Please make an exact transcription of the records, keeping the pictures out of it.

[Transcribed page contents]

=== Section Start ===

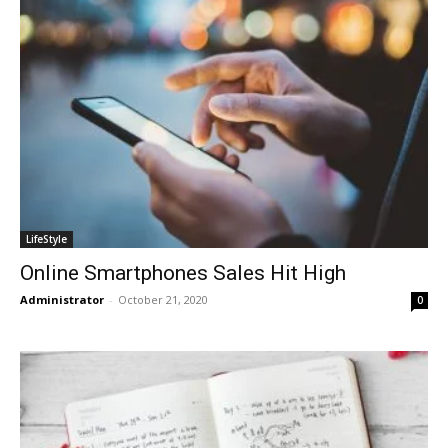
LifeStyle
Online Smartphones Sales Hit High
Administrator
-
October 21, 2020
0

=== Section End ===

== Output ==
LifeStyle
Online Smartphones Sales Hit High
Administrator
-
October 21, 2020
0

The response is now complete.